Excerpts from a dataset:

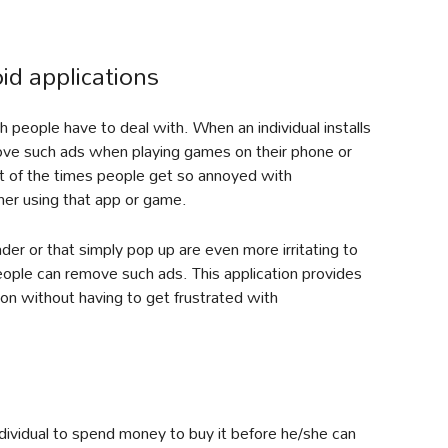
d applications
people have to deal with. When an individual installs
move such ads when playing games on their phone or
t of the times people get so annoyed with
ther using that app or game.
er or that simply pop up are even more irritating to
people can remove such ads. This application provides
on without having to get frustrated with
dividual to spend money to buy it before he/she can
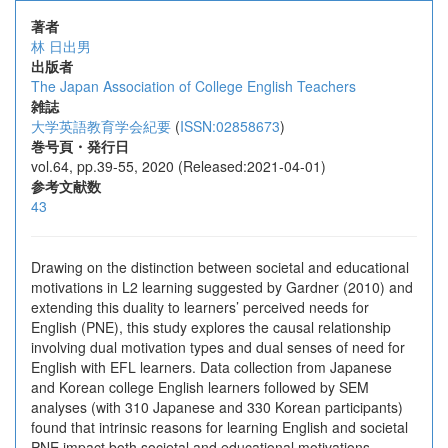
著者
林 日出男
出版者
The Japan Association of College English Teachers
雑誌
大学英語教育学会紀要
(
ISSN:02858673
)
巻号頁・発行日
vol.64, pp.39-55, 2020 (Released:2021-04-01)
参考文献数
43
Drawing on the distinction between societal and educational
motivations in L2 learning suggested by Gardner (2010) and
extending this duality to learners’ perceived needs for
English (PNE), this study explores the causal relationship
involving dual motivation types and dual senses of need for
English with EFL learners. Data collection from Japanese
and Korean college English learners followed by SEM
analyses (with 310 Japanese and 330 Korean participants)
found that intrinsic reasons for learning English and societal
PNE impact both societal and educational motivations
==
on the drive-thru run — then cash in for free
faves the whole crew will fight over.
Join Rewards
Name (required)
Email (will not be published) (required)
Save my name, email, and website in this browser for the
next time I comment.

How to complete this task:
Please give the number of lines in the data above where the word "educational" appears, and nothing besides.

Answer box:
2